WHAT TO DO: Give the entries back exactly, dropping each image.

══════════════════════════════

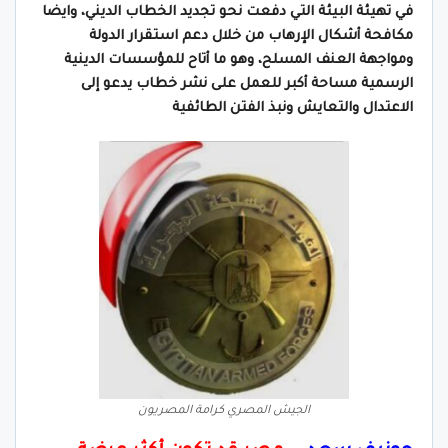
في تهيئة البيئة التي دفعت نحو تجديد الخطاب الديني، وايضا
مكافحة أشكال الإرهاب من خلال دعم استقرار الدولة
ومواجهة العنف المسلح، وهو ما أتاح للمؤسسات الدينية
الرسمية مساحة أكبر للعمل على نشر خطاب يدعو إلى
الاعتدال والتعايش ونبذ الفتن الطائفية
الجيش المصري كرامة المصريون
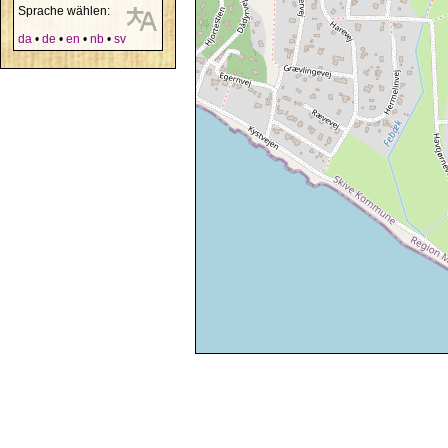
Sprache wählen:
da
•
de
•
en
•
nb
•
sv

══════════════════════════════

EXPECTED ANSWER:
في تهيئة البيئة التي دفعت نحو تجديد الخطاب الديني، وايضا
مكافحة أشكال الإرهاب من خلال دعم استقرار الدولة
ومواجهة العنف المسلح، وهو ما أتاح للمؤسسات الدينية
الرسمية مساحة أكبر للعمل على نشر خطاب يدعو إلى
الاعتدال والتعايش ونبذ الفتن الطائفية
الجيش المصري كرامة المصريون
Sprache wählen:
da
•
de
•
en
•
nb
•
sv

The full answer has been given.